Armando Riesco, Catherine Zeta-Jones Courtesy of Disney+

It was Hendricks who poisoned Sadusky in the premiere, making it look like he died from natural causes, mere moments after delivering Jess the clue that starts the whole chase. From his post within the FBI, Hendricks has been actively dissuading the search for lost history since before he dismissed Ben Gates’ warning that Ian Howe (Sean Bean) would steal the Declaration in the original film.

Even in his retirement and battling dementia, Sadusky posed a threat to exposing the Pan-American treasure, something he ultimately still does before Hendricks shuffles him (and Keitel) off the “National Treasure” board for good.
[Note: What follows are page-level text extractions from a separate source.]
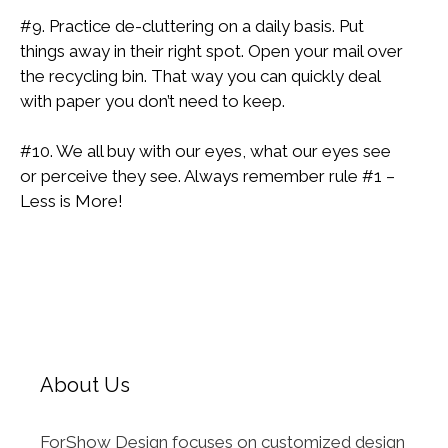
#9. Practice de-cluttering on a daily basis. Put
things away in their right spot. Open your mail over
the recycling bin. That way you can quickly deal
with paper you don’t need to keep.
#10. We all buy with our eyes, what our eyes see
or perceive they see. Always remember rule #1 –
Less is More!
About Us
ForShow Design focuses on customized design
Series creators Cormac and Marianne Wibberley, who also wrote the first two movies in the franchise, tell Variety the Hendricks twist was born out of early conversations about how to bridge the films and the series with something more consequential than a fleeting Easter egg.

“He’s the guy Sadusky turns to in the movies and says, “Now do you find it credible?” after the Declaration has been stolen,” Cormac says. “It was the perfect set up for us to reveal that he never reported it on purpose because of this larger conspiracy.”
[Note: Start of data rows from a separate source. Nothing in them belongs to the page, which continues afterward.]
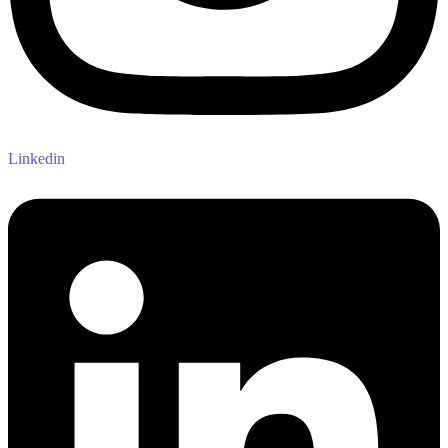
Linkedin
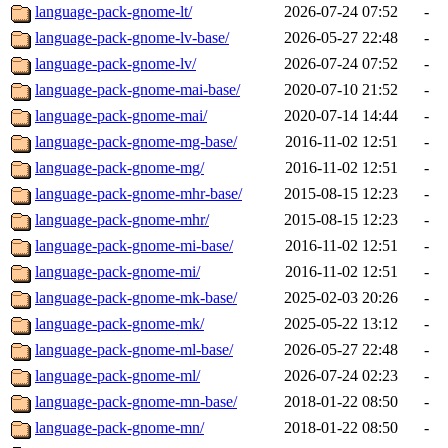
language-pack-gnome-lt/
2026-07-24 07:52
-
language-pack-gnome-lv-base/
2026-05-27 22:48
-
language-pack-gnome-lv/
2026-07-24 07:52
-
language-pack-gnome-mai-base/
2020-07-10 21:52
-
language-pack-gnome-mai/
2020-07-14 14:44
-
language-pack-gnome-mg-base/
2016-11-02 12:51
-
language-pack-gnome-mg/
2016-11-02 12:51
-
language-pack-gnome-mhr-base/
2015-08-15 12:23
-
language-pack-gnome-mhr/
2015-08-15 12:23
-
language-pack-gnome-mi-base/
2016-11-02 12:51
-
language-pack-gnome-mi/
2016-11-02 12:51
-
language-pack-gnome-mk-base/
2025-02-03 20:26
-
language-pack-gnome-mk/
2025-05-22 13:12
-
language-pack-gnome-ml-base/
2026-05-27 22:48
-
language-pack-gnome-ml/
2026-07-24 02:23
-
language-pack-gnome-mn-base/
2018-01-22 08:50
-
language-pack-gnome-mn/
2018-01-22 08:50
-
They had initially gone even further to implicate Cras Est Nostrum in the events of the films. A scene earlier in the season, in which Billie is confronted by a boardroom of financial backers, originally included dialogue that confirmed the group was also behind the search for the Templar Treasure in the 2004 film.

“We actually had something in there along the lines of ‘We can’t have another Templar Treasure,’” Marianne says. “And Billie responds, ‘That was Ian Howe’s fault, not mine.’ We tried to tie all that in, even though things always end up on the cutting room floor. But we did think about how if it was all rewatched, it would fit together.”
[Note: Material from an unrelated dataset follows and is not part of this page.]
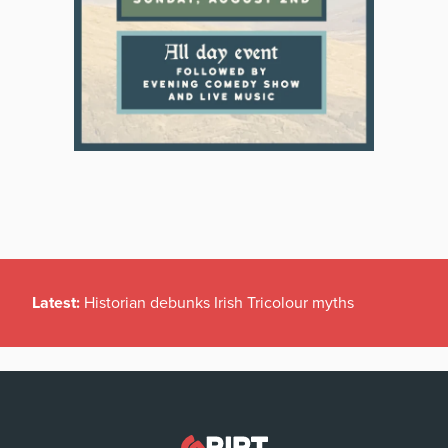
Latest:
Historian debunks Irish Tricolour myths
Despite generations of effort, Billie and Hendricks are bested by Jess, Rafael and Liam (Jake Austin Walker), who manage to outwit the treasure destroyers, solve a booby-trapped puzzle deep in the temple and save the Pan-American treasure. But the final price for the hunt was paid with blood.

Hendricks senselessly kills Billie’s wounded partner Kacey (Breeda Wool), leading a distraught Billie to kill him in turn and assume the mantle of Salazar. It would prove to be a short-lived reign, though, as even a bag of C4 and blind rage couldn’t secure Billie the treasure she’d lost everything to find.

That treasure, meanwhile, is as rich with history as promised, including priceless Meso-American artifacts that expunge La Malinche’s history as a traitor to her Aztec people. It also gets a proper debut with a museum exhibit, something the films never got to do with their treasures.

In the end, a handcuffed Billie leaves Jess with a parting message: “What you have done is going to cost lives.” Whether that haunting goodbye bears any truth — as well as the historical implications of the treasure and what it means for the people who found — are all on the table should the Wibberleys be granted a second season.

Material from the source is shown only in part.